The trick to getting all these benefits is finding the right pet. This is sometimes instinctive, but even viewers with a houseful of pets will want to tune in to the new Animal Planet series Petfinder, premiering Feb. 9, for some interesting tips on breed, temperament, the habits of more exotic pets, and the joys of adopting a rescued animal.
Petfinder‘s hosts, Dina Zaphiris and Jarod Miller, have impeccable pedigrees that make them ideal for the series. Dog trainer to the stars Zaphiris is an admitted “dog person” with a pack of five pooches at her home, including a certified search-and-rescue dog. She and the dog are on-call volunteers with the L.A. Sheriff’s Department. Miller’s home menagerie is something of a wild kingdom with lemurs, monkeys, crocodiles and aardwolves. “These are not pets,” he quickly reminds me during our interview, noting that as a zoologist, he rescues wild animals. “There is no situation where wild animals make good pets.”
The animals featured on Petfinder are also rescued animals, mostly dogs and cats (since they comprise the largest percentage of the thousands of animals in shelters) though more exotic pets such as macaws, snakes and potbellied pigs occasionally appear. The show uses “Teacher’s Pets” — animals that already have been placed in homes — to give families a day to experience how they interact with different animals before they commit to an adoption. This is particularly important in situations where families are considering pets they have never owned before or when family members can’t agree on the type of animal to adopt.

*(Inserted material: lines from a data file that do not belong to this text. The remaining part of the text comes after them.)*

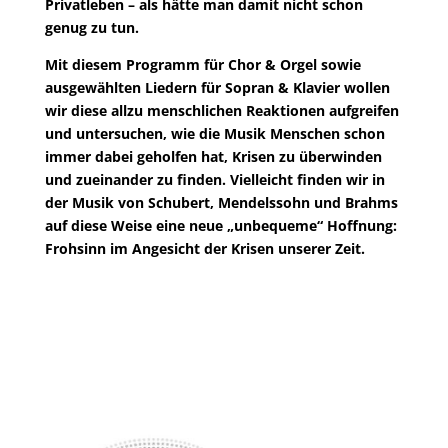
Privatleben – als hätte man damit nicht schon
genug zu tun.
Mit diesem Programm für Chor & Orgel sowie
ausgewählten Liedern für Sopran & Klavier wollen
wir diese allzu menschlichen Reaktionen aufgreifen
und untersuchen, wie die Musik Menschen schon
immer dabei geholfen hat, Krisen zu überwinden
und zueinander zu finden. Vielleicht finden wir in
der Musik von Schubert, Mendelssohn und Brahms
auf diese Weise eine neue „unbequeme“ Hoffnung:
Frohsinn im Angesicht der Krisen unserer Zeit.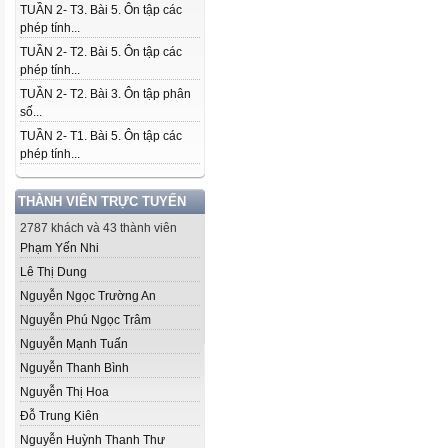
TUẦN 2- T3. Bài 5. Ôn tập các
phép tính...
TUẦN 2- T2. Bài 5. Ôn tập các
phép tính...
TUẦN 2- T2. Bài 3. Ôn tập phân
số...
TUẦN 2- T1. Bài 5. Ôn tập các
phép tính...
THÀNH VIÊN TRỰC TUYẾN
2787 khách và 43 thành viên
Phạm Yến Nhi
Lê Thị Dung
Nguyễn Ngọc Trường An
Nguyễn Phú Ngọc Trâm
Nguyễn Mạnh Tuấn
Nguyễn Thanh Bình
Nguyễn Thị Hoa
Đỗ Trung Kiên
Nguyễn Huỳnh Thanh Thư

The families find their perfect pet, but what will viewers find from watching the series? “That the type of pet matters,” Zaphiris says. “Whether a dog or a cat or even a reptile, you need to know what’s right for you.”
“This show not only educates them on the process of [choosing the right pet] but really targets the importance of rescuing animals rather than just going out and buying them,” Miller adds.
“The goal of the show is to help people understand how many pets need homes, how many pets are out there in shelters who have never seen a bed and are on cement floors and who will die in the shelter,” Zaphiris says. “I think it’s going to be really good for animals and for people. It’s kind of what my mission in life is about.”